Endolori et jaune, Romain Bardet s’est détaché du podium du Tour de France, portant avec lui une expression de satisfaction temporaire. L’écuyer français de l’équipe DSM a avoué qu’à son âge, on ne cessait jamais de rêver. Avec une pointe de mélancolie qui semble sans cesse le hanter, il a ajouté un certain réalisme. Bardet, âgé de 33 ans, a été le premier à revêtir le maillot jaune du Tour de France 2024 après sa victoire d’étape le samedi 29 juin, entre Florence en Toscane et Rimini en Emilie-Romagne. Il a tempéré son langage et son émotion, préparé pour ce qui sera probablement sa dernière compétition, un évènement où il a toujours été révélé, transcendé, blessé, et perdu tout en créant une identité unique dans le cyclisme français.
La première étape de ce premier grand départ italien du Tour de France sera mémorable. Elle représente également un rêve réalisé au vu des images emblématiques qu’elle a créées et de son dénouement autrefois impensable. Dans le contexte du cyclisme moderne, il est presque inimaginable qu’un coureur non favori s’engage dans une montée à 50 kilomètres de l’arrivée, comme l’a été l’ascension de San Leo, et parvienne à repousser le peloton restant en utilisant chaque once de force de son corps.
Bardet a relevé le défi avec brillance. Dans un compte à rebours à couper le souffle, craignant d’être rattrapé à 500 mètres de la ligne d’arrivée, il a été soutenu par son seul compagnon, le jeune cycliste néerlandais Frank van den Broeck (qui partage son nom avec le champion belge disparu tragiquement, sans aucun lien de parenté), qui a permis au Français de franchir en premier la ligne d’arrivée, une expression d’incrédulité gravée sur son visage.

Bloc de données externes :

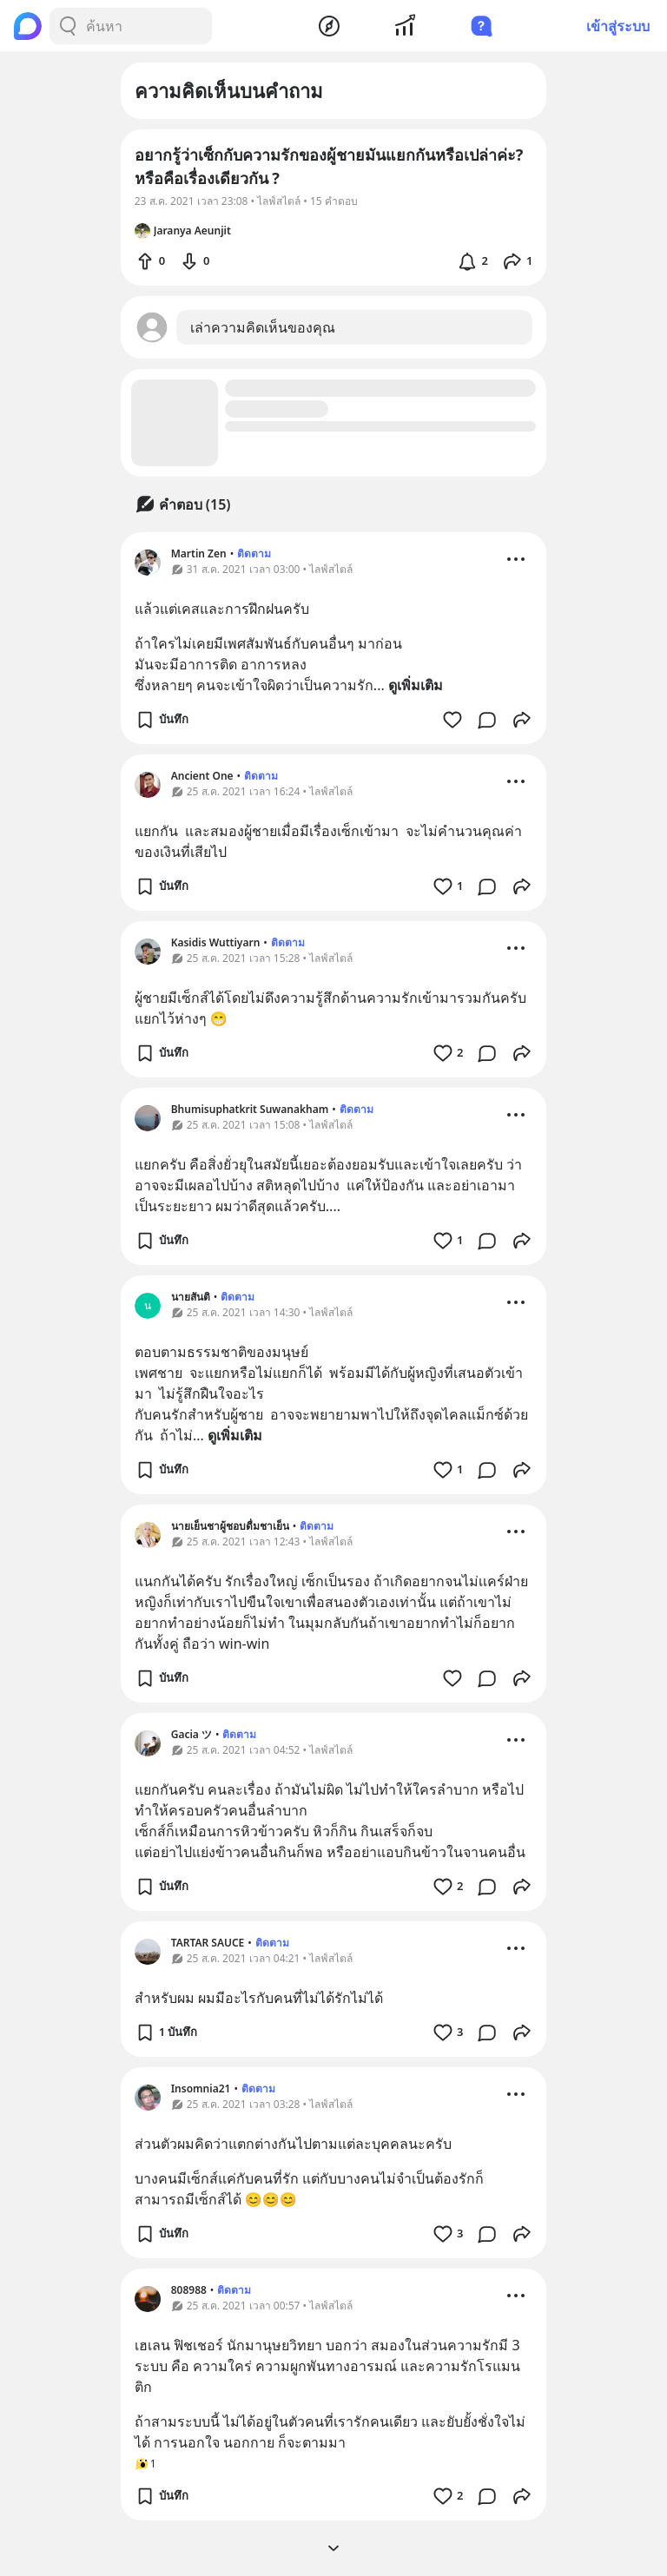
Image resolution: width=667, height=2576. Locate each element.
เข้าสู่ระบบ (618, 26)
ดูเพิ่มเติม (415, 685)
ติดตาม (254, 553)
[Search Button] (68, 26)
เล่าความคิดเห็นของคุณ (262, 327)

Romain Bardet réalise le rêve que beaucoup d’autres partagent. C’est l’ambition des fans impatients de voir l’avènement du cyclisme « romantique » – un terme souvent utilisé mais rarement explicité ou incarné. C’est également un rêve anticipé par les organisateurs du Tour de France, qui ont traversé un départ tumultueux près de l’hippodrome de Florence, où les fans ont franchi les barrières pour s’empresser sur le chemin de leurs idoles; ils ont été déçus par le manque d’intérêt du public à l’arrivée, qui a choisi de se détendre sur les plages privées de Rimini. Le Tour, qui a toujours montré une faveur particulière à Bardet, semble briller d’une nouvelle lumière avec lui en lice.
Mais comment Bardet ressent-il vraiment ce « rêve », étant désormais en maillot jaune ? À la question de savoir si cette étape pourrait être l’apogée de sa carrière, après deux positions sur le podium final du Tour de France (2016 et 2017), il a admis qu’il rêvait toujours, avant de se raviser. Il semblait peiner à tirer pleinement profit de cette épreuve qui lui avait inculqué l’amour du cyclisme sur les routes d’Auvergne durant sa jeunesse, de grimper le mont Ventoux avec son père, de rivaliser avec la légende un jour. C’est assez compréhensible, cette course, après dix participations, un maillot à pois et quatre victoires, a fini par lui être préjudiciable.